On May 4, 1986, in the first election race, Waldheim missed the majority infinitesimally with a 49.3 percent vote. In the June 8 runoff between him and the Socialist candidate, Kurt Steyrer, a landslide win made Waldheim the ninth Austrian head of state since 1918.
Significance
Ultimately, however, Waldheim’s victory proved a Pyrrhic one. Other Western European leaders gave him the cold shoulder, so that his first official visit abroad did not come until June 25, 1987, when he traveled to the Vatican to meet Pope John Paul II. Soon afterward, only the Islamic governments welcomed Waldheim’s visits.

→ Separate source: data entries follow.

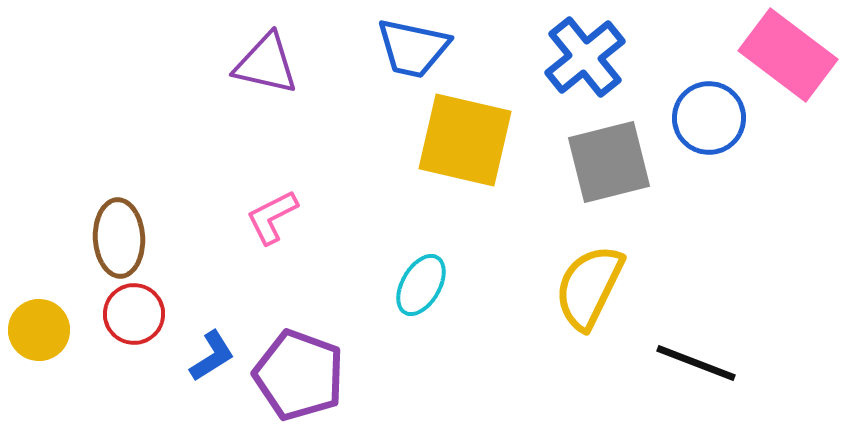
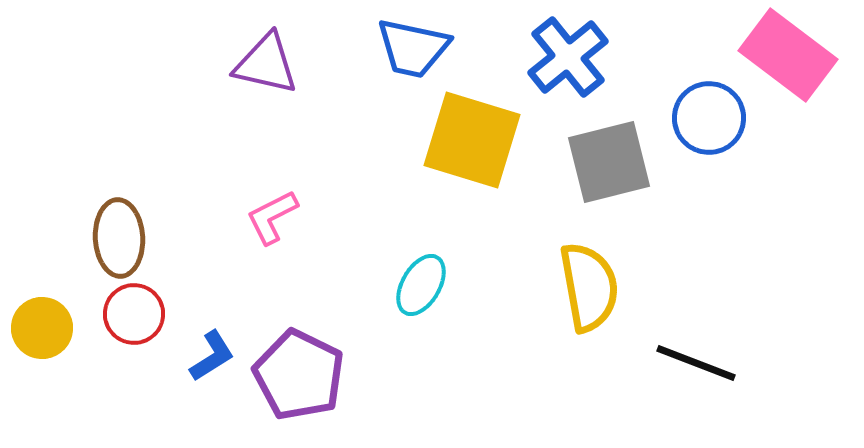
blue cross: moved 17 px left
yellow square: moved 7 px right; rotated 4 degrees clockwise
yellow semicircle: rotated 144 degrees clockwise
yellow circle: moved 3 px right, 2 px up
purple pentagon: rotated 6 degrees clockwise
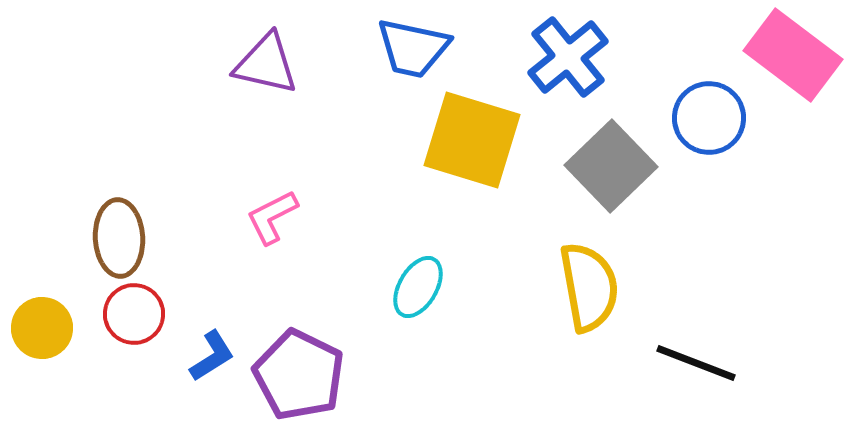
pink rectangle: moved 5 px right
gray square: moved 2 px right, 4 px down; rotated 30 degrees counterclockwise
cyan ellipse: moved 3 px left, 2 px down
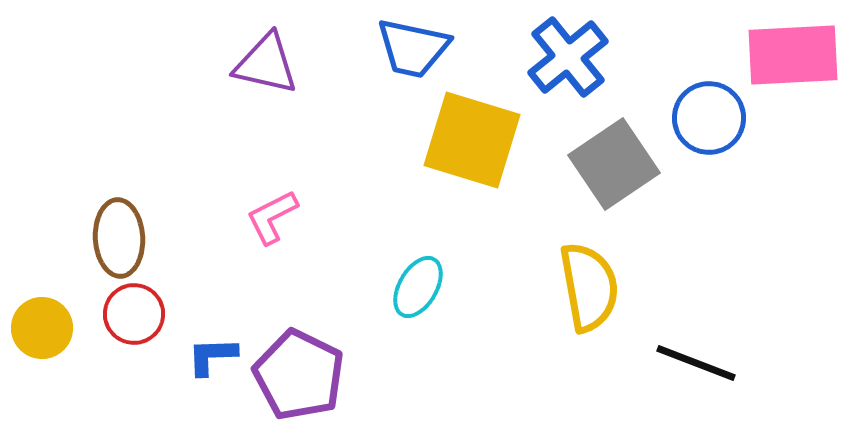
pink rectangle: rotated 40 degrees counterclockwise
gray square: moved 3 px right, 2 px up; rotated 10 degrees clockwise
blue L-shape: rotated 150 degrees counterclockwise
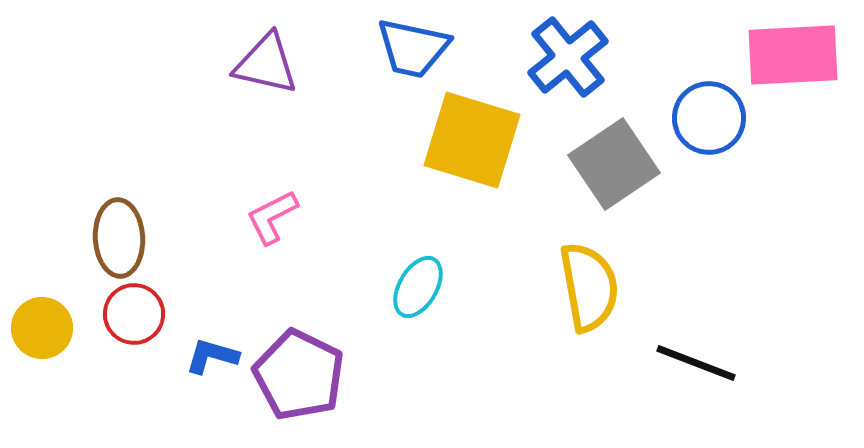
blue L-shape: rotated 18 degrees clockwise
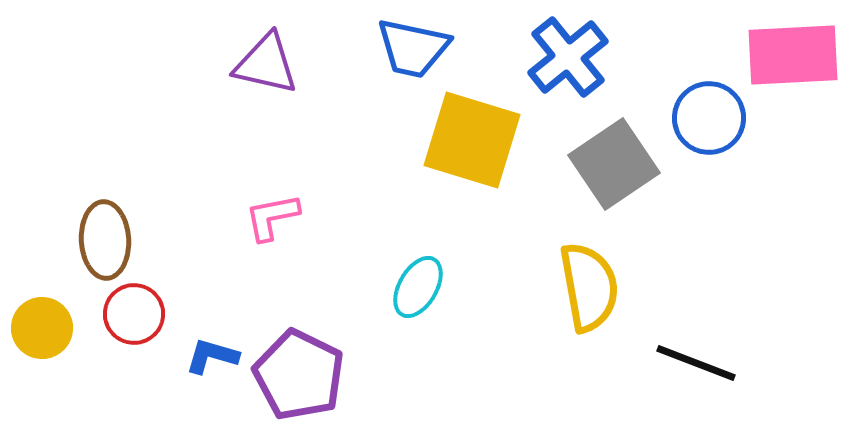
pink L-shape: rotated 16 degrees clockwise
brown ellipse: moved 14 px left, 2 px down
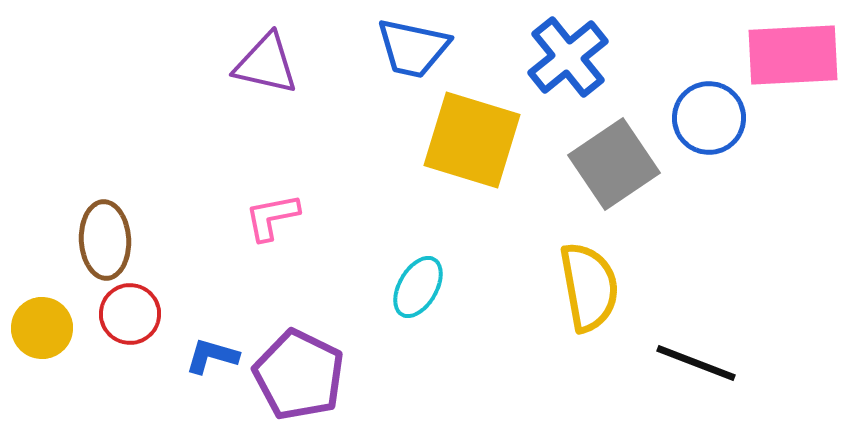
red circle: moved 4 px left
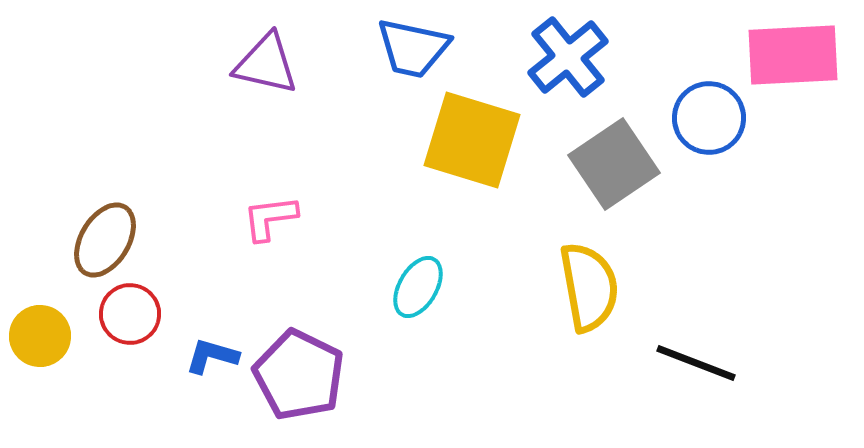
pink L-shape: moved 2 px left, 1 px down; rotated 4 degrees clockwise
brown ellipse: rotated 34 degrees clockwise
yellow circle: moved 2 px left, 8 px down
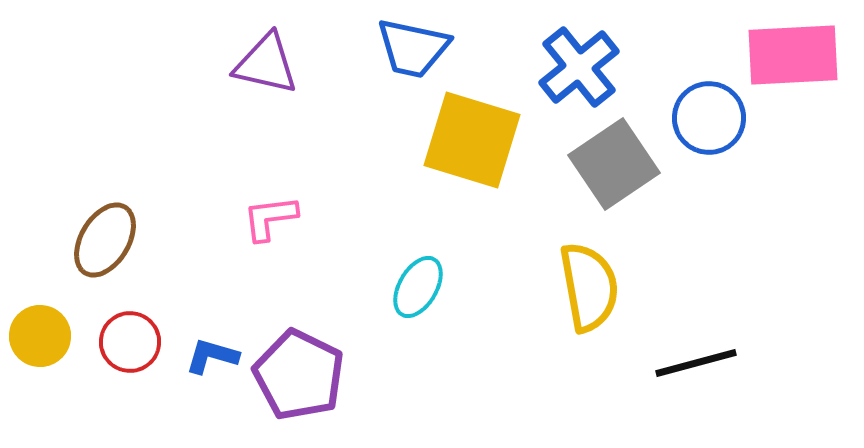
blue cross: moved 11 px right, 10 px down
red circle: moved 28 px down
black line: rotated 36 degrees counterclockwise
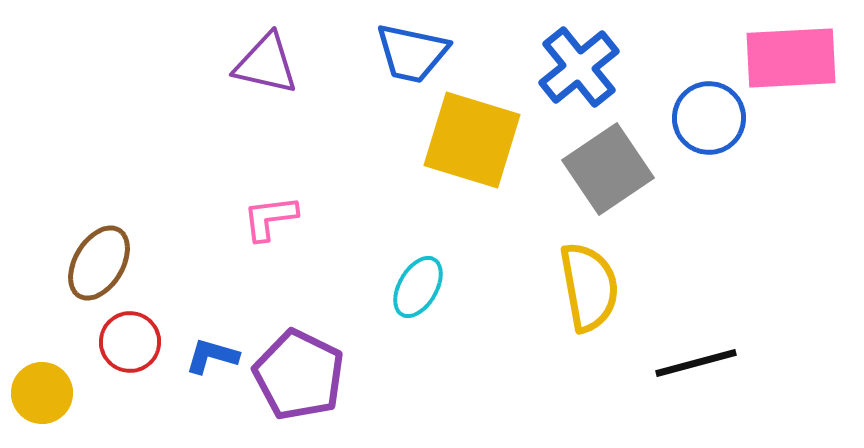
blue trapezoid: moved 1 px left, 5 px down
pink rectangle: moved 2 px left, 3 px down
gray square: moved 6 px left, 5 px down
brown ellipse: moved 6 px left, 23 px down
yellow circle: moved 2 px right, 57 px down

Meanwhile, on April 27, 1987, the U.S. attorney general put Waldheim’s name on a watch list of undesirable aliens denied entry into the United States; by 1990, that status remained unchanged despite three voluminous defense folders submitted to the Justice Department by Waldheim’s lawyers. In Austria, on February 8, 1988, a commission of historians established at Simon Wiesenthal’s suggestion concurred that although not personally involved in atrocities, Waldheim had been in “consultative proximity” to war crimes. The very next day, Wiesenthal called on Waldheim to resign as an untrustworthy official.
Although Waldheim remained impervious to such demands and even gained ground through an official meeting in Salzburg with the German and the Czech presidents in 1990, his deceit about his past barred him from the respect and influence enjoyed by previous Austrian presidents. On June 21, 1991, on nationwide television, the seventy-two-year-old Waldheim announced that he would not seek reelection in 1992.
Bibliography
Cohen, Bernard, and Luc Rosenzweig. Waldheim. Translated by Josephine Bacon. New York: Adama Books, 1987. Offers a detailed investigation into Waldheim’s military life and an indictment of Austria’s amnesia about his Nazi past.
Hazzard, Shirley. Countenance of Truth: The United Nations and the Waldheim Case. New York: Viking Press, 1989. A journalist who questioned Waldheim’s past back in the 1980’s condemns the United Nations’ tolerance of his Nazi background and of his mediocrity and racism as that body’s secretary-general.
Mitten, Richard. The Politics of Antisemitic Prejudice: The Waldheim Phenomenon in Austria. Boulder, Colo.: Westview Press, 1992. Surveys Austrian anti-Semitism and meticulously examines errors and misrepresentations in the numerous Waldheim investigations. Written by a historian who researched the Thames Television-Home Box Office production of Kurt Waldheim: A Commission of Inquiry.
Pelinka, Anton. Austria: Out of the Shadow of the Past. Boulder, Colo.: Westview Press, 1998. Examines Austrian history and the perceptions of Austria held by the rest of the world. Includes discussion of Waldheim’s election.
Rosenbaum, Eli M. Betrayal: The Untold Story of the Kurt Waldheim Investigation and Cover-Up. New York: St. Martin’s Press, 1993. Fascinating thriller-paced account provides a detailed look at the inquiry Rosenbaum conducted into Waldheim’s past at the request of the World Jewish Congress.
Wiesenthal, Simon. “The Waldheim Case.” In Justice Not Vengeance: Recollections. Translated by Ewald Osers. New York: Grove Weidenfeld, 1989. The Nazi hunter establishes Waldheim’s unworthiness for the Austrian presidency while criticizing the WJC’s proceedings against him as reckless and self-serving.